Reparto de sillas tras el conflicto del desfile. / V. V. / AGM
  • Eventos Gil solo tiene el tramo desde Martínez Tornel a Plaza Circular; el resto lo instalan varias familias mucianas que lo solicitan, contra las que se dirigen las críticas

«Esto no lo arreglan ni las brasileñas. Todo parado», así contaba por Twitter @jmesparcia la polémica que el sábado por la noche tuvo parado el desfile del Entierro de la Sardina a la altura de plaza de Camachos por un timo en la venta de las sillas. Cerca de 300 personas se plantaron en medio de la calle, sin permitir el paso de la cabeza del desfile, porque sus asientos, que habían pagado previamente, estaban ocupados. Todo indicaba que las sillas se habían vendido hasta dos y tres veces en algunos casos. Policía Local, Agrupación Sardinera y el concejal de Festejos acudieron a la zona para tratar de calmar los ánimos. La mayoría de las personas, según el edil Jesús Pacheco, fueron recolocadas, incluso ocupando parte de las salidas de emergencia. El desfile estuvo parado unos 45 minutos, y hasta tuvo que intervenir la Policía Nacional para disuadir a los manifestantes y permitir que prosiguiera el cortejo.

«Llevo años avisando de que el mayor problema del Entierro de la Sardina son las sillas». Así de contundente se mostraba ayer a 'La Verdad' Gregorio González, presidente de la Agrupación Sardinera. «Necesitamos más sillas y más organización, era un problema latente y al final ha explotado». La concesión de la colocación de las sillas que consiguió Eventos Gil hace apenas un mes, y que dura dos años, abarca desde la plaza Martínez Tornel hasta la plaza Circular. El resto de tramos se le otorga a una serie de familias que llevan décadas instalando sillas en los barrios y que, según fuentes municipales, tienen todos los papeles en regla. Estas personas tienen la obligación de cobrar un precio mínimo y de estar identificados como vendedores autorizados. Pero las polémicas se suceden y desde el Consistorio señalan que hay que sentarse a buscar una solución.

«No descartamos dar la concesión de todo el recorrido a la misma empresa, que en este caso es Eventos Gil, pero hay que estudiar todas las posibilidades y ver cuál es la solución más adecuada», destacó Pacheco. «Para nosotros esa sería una medida magnífica, pero tampoco se puede dejar sin nada a las familias que llevan décadas poniendo sillas en el Entierro, es difícil pero hay que hacer algo», añadió el presidente sardinero. «Tratamos de que todo funcione bien, pero hay cosas que se nos escapan. Es difícil detectar este tipo de engaños con anterioridad», añade Pacheco.

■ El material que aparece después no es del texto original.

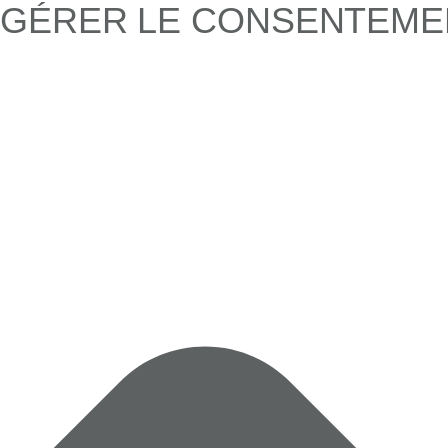
GÉRER LE CONSENTEME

El caso es que las sillas arrastran polémicas año tras año. Sobre todo en la Cabalgata de Reyes y en el Entierro de la Sardina, los dos desfiles más largos y multitudinarios. Hace dos años, el exconcejal de Festejos, Rafael Gómez, se reconocía incapaz de controlar a las familias que colocan sillas en los desfiles, después de que se vendieran tiques en los que ponía 'Cabargata de Reyes'. La polémica volvió este año cuando la web de Eventos Gil se colapsó cuando miles de personas trataron de compras las sillas de la Cabalgata con la venta 'online'. La empresa tuvo que fraccionar las ventas y pedir disculpas por los problemas acarreados.

Con la descripción que aportaron los afectados de las personas que les vendieron las falsas sillas, la Policía sigue tratando de identificar a los presuntos estafadores. «Sabemos que los están buscando y que con las descripciones tienen alguna idea de por dónde van los tiros», reconocía Pacheco. La gente afectada clamaba a gritos por una solución y organización de la venta de sillas. Culpan, además, a las familias que controlan las sillas del problema. «Esto pasa por permitir que esas personas controlen la zona», contaba Juan José Riquelme a La Verdad, espectador que presenció la polémica.

Las redes sociales echaron humo ayer e incluso se creó el 'hastag' #antesmuertoquesinsilla. Pero para los afectados fue un disgusto grande.